Historic house in Ohio, United States

The Martin Marmon House is a historic house near the village of Zanesfield in Jefferson Township, Logan County, Ohio, United States. Built by pioneer settler Martin Marmon around the year 1820, it is one of the best remaining examples of Quaker architecture in the area.

== History ==
A Quaker from North Carolina, Martin Marmon moved to west-central Ohio from Kentucky in 1805 with his two brothers and their families; they were the first settlers in Jefferson Township after Isaac Zane, who had married into the Shawnee people then living in the area. This emigration was typical of southern Quakers, who moved north in large numbers to escape the slavery system of the South. Their new home was close to the territory of the Shawnee, being only a short distance south of the Greenville Treaty Line. Ten years after moving north, Martin bought the land on which he had settled from his brother Robert, who lived a short distance to the east. On this land he built the brick house in which he lived for the rest of his life.

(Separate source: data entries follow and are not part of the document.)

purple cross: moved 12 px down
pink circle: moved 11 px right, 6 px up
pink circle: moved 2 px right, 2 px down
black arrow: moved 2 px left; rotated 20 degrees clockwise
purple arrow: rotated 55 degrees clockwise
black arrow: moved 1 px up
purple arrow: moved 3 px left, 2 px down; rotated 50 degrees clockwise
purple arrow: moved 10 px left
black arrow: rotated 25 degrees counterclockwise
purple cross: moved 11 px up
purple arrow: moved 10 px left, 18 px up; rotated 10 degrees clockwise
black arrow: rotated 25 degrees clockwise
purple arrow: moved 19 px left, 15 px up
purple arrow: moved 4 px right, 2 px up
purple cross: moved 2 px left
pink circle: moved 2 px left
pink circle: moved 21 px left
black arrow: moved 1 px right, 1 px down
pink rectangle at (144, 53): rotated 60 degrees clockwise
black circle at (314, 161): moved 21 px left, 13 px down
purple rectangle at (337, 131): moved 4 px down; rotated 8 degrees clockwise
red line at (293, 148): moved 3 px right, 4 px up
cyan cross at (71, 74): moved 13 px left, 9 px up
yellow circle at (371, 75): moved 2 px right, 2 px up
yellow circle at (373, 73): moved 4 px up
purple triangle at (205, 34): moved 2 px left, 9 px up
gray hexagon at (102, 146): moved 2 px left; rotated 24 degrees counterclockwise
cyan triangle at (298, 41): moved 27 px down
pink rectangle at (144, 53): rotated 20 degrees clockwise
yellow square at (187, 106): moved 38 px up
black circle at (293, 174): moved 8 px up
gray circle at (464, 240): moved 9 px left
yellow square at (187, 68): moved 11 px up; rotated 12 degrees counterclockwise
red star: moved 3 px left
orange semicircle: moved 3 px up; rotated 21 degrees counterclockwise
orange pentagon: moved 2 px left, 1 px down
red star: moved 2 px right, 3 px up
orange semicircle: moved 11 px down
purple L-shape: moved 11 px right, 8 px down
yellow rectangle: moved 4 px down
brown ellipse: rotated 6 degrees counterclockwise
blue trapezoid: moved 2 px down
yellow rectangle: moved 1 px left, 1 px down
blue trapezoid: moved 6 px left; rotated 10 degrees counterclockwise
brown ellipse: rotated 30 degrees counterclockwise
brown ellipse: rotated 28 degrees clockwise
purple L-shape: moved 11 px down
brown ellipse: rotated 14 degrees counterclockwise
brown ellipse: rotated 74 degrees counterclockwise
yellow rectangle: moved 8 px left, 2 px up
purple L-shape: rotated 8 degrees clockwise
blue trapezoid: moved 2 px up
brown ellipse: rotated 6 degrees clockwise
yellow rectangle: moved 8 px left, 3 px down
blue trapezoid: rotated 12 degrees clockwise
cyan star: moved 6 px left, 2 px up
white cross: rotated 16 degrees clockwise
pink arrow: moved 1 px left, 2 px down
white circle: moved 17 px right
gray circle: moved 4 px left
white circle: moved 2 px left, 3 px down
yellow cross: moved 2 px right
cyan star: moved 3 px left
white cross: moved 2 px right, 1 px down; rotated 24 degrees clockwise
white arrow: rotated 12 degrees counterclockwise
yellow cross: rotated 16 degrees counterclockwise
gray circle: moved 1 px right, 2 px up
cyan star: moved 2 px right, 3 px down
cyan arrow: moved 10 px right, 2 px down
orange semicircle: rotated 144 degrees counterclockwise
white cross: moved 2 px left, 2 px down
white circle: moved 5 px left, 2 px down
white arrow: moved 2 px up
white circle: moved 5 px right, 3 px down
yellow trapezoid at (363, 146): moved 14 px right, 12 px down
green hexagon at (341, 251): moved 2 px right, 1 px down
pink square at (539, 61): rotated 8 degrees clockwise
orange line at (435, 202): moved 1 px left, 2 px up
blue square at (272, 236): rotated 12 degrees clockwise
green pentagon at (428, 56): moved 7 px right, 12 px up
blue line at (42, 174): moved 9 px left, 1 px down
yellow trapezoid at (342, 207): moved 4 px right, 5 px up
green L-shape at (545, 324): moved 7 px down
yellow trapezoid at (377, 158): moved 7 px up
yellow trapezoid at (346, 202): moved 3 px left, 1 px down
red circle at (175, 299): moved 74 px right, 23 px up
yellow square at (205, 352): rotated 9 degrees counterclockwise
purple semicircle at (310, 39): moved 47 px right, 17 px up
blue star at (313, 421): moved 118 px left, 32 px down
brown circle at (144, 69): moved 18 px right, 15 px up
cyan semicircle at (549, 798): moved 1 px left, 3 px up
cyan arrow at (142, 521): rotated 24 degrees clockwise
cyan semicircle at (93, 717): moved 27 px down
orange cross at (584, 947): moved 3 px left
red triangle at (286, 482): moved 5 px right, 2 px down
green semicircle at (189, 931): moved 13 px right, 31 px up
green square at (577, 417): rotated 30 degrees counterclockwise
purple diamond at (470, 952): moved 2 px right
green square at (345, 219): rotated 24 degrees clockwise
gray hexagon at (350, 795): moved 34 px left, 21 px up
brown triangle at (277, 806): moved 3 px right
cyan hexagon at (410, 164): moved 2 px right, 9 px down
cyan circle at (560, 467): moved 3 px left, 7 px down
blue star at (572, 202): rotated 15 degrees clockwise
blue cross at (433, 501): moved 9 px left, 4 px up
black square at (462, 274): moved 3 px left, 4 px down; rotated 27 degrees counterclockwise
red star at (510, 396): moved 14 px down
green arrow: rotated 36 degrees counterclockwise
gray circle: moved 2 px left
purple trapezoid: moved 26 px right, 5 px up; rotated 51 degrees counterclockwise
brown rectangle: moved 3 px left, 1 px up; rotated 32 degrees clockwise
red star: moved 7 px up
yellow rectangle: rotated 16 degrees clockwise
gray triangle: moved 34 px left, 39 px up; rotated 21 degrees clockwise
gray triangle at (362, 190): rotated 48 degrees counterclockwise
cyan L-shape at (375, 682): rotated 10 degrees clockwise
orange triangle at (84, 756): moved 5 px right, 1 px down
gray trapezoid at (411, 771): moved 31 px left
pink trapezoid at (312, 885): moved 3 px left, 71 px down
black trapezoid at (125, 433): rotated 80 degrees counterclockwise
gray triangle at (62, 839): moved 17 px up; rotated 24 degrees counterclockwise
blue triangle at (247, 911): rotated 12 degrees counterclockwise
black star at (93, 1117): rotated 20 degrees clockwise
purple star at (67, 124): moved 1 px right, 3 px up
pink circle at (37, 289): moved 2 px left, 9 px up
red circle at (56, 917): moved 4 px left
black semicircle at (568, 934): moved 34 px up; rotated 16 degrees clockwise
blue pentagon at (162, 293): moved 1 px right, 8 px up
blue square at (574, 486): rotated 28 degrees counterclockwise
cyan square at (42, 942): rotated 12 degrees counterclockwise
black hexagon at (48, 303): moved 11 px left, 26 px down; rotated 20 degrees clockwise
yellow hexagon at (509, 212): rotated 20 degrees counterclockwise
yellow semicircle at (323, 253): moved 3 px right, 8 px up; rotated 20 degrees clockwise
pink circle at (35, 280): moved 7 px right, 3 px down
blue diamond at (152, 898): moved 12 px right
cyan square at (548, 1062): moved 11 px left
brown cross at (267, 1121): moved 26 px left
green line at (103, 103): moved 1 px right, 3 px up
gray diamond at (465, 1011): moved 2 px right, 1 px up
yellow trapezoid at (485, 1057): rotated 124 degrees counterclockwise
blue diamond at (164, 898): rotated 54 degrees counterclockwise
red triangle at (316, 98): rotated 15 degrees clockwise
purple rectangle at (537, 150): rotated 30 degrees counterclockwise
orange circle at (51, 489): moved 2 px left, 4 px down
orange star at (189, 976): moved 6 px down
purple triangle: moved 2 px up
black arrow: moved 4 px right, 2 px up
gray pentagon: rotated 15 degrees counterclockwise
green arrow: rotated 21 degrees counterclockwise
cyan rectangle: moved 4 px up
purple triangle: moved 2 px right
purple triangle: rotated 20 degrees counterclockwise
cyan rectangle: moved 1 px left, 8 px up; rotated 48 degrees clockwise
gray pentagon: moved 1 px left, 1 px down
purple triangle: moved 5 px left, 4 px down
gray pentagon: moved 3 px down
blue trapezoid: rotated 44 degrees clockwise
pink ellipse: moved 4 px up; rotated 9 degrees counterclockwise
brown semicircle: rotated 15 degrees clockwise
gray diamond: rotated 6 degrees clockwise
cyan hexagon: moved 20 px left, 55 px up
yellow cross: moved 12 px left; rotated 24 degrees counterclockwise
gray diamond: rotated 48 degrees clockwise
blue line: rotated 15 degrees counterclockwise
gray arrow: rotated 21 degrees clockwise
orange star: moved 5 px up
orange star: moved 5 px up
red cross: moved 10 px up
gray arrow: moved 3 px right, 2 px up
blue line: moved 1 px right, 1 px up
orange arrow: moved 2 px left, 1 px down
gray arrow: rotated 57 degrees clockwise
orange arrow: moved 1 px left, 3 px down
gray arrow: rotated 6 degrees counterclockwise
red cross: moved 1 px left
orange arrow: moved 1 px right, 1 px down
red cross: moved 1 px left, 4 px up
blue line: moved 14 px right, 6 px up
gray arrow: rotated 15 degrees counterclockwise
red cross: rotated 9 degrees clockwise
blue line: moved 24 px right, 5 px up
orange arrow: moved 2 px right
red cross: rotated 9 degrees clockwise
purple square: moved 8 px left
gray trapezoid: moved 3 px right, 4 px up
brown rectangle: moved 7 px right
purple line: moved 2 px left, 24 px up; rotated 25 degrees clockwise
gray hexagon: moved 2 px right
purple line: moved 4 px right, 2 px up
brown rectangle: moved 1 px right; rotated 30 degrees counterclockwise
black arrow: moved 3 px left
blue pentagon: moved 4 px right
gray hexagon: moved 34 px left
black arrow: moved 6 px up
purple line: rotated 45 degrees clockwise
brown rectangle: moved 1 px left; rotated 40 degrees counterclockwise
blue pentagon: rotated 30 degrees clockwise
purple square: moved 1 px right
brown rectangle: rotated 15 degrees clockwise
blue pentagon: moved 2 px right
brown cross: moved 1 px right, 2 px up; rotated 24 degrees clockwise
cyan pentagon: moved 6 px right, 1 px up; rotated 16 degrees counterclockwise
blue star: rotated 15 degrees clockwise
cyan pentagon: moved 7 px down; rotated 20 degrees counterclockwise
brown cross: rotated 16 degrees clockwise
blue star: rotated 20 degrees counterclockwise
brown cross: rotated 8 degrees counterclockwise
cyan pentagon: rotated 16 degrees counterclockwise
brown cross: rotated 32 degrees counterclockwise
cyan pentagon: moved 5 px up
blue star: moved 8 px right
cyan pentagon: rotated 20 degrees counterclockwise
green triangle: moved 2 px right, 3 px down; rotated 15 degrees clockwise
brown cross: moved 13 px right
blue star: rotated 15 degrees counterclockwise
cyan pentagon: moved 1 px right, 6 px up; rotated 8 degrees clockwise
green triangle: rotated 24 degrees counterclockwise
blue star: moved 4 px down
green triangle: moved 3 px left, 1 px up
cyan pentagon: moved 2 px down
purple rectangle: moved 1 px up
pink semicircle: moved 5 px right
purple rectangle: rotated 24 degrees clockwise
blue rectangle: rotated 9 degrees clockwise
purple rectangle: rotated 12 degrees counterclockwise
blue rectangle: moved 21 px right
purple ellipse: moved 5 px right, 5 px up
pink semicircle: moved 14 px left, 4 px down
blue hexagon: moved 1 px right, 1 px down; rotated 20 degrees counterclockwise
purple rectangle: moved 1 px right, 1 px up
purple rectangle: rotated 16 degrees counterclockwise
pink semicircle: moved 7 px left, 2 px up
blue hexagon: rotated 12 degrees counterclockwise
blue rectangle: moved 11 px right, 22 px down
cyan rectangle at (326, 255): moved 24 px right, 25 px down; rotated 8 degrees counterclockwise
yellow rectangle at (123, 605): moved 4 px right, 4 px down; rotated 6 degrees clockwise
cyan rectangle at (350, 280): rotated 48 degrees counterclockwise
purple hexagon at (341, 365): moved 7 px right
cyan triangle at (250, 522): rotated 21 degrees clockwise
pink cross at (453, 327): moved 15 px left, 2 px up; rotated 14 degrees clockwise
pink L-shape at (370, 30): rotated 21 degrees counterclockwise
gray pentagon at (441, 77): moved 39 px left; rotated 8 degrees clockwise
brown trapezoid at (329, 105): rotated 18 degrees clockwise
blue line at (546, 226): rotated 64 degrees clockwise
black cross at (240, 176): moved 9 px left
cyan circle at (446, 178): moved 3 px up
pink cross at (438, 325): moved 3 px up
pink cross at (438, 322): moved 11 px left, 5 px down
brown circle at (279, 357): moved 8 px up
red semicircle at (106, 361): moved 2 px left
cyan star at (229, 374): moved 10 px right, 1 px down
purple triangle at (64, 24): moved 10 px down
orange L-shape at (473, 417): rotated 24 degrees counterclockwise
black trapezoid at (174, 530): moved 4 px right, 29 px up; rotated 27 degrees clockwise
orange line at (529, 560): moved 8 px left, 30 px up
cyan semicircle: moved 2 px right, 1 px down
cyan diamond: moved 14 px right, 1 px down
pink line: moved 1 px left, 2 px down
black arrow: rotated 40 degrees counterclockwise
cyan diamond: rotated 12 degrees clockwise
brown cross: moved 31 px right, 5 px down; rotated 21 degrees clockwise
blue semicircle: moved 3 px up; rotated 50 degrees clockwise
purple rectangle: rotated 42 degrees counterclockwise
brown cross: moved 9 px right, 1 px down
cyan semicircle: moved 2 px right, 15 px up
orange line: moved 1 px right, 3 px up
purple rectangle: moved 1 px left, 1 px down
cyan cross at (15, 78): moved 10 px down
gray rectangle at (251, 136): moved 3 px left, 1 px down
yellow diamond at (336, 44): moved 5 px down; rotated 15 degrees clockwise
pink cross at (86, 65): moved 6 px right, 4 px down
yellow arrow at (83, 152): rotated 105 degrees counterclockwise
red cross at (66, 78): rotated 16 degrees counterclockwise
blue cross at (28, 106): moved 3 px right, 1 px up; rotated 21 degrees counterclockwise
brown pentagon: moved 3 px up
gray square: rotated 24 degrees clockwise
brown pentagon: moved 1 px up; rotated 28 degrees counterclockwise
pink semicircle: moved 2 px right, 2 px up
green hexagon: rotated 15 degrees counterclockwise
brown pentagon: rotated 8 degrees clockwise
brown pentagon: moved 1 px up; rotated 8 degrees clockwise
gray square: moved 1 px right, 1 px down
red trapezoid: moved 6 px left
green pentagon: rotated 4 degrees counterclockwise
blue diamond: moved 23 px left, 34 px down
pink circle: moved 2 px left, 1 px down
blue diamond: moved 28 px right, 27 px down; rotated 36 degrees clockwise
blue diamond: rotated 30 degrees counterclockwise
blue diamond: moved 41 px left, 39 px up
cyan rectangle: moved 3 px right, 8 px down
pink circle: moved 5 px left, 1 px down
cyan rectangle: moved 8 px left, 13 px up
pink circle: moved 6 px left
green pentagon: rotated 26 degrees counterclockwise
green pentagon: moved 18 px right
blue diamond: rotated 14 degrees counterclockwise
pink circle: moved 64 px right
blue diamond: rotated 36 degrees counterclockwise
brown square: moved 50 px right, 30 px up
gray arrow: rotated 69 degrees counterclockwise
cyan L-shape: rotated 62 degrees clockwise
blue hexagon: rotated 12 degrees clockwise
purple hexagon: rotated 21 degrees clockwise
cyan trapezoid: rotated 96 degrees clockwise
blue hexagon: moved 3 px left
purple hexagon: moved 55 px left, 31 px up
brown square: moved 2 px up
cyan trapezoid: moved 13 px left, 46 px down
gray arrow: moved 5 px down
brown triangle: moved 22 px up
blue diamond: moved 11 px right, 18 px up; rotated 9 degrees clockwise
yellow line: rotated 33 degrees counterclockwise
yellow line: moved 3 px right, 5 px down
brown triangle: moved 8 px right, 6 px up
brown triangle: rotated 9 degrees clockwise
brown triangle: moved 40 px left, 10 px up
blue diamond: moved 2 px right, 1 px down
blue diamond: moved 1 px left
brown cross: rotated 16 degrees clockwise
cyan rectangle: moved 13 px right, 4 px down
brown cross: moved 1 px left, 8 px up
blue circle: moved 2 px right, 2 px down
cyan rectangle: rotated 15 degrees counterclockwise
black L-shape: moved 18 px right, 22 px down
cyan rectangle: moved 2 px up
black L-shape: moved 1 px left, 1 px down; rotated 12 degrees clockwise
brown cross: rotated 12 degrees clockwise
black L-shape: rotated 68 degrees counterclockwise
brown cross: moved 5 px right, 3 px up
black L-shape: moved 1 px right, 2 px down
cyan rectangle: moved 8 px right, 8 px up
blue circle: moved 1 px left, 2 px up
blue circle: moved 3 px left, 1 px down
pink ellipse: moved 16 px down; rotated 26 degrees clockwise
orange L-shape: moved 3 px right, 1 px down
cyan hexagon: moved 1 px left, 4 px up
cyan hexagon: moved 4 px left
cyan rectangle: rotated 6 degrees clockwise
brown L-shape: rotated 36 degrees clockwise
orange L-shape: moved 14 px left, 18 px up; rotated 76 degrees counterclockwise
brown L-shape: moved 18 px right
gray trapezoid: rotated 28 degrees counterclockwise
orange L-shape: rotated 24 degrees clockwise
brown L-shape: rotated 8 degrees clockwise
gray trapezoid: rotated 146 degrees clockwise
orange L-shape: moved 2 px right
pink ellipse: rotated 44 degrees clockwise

The Martin Marmon House was the residence of a leading individual of the day. After Logan County was organized from Champaign County in 1818, Marmon occupied many civic offices in the new county: treasurer of Jefferson Township for twenty-five years, treasurer of Logan County for four years, and county sheriff for five years. The Marmon brothers were also religious pioneers: they founded the Goshen Meeting of Friends in 1807, which as Goshen Friends Church remains the oldest church in what is now Logan County.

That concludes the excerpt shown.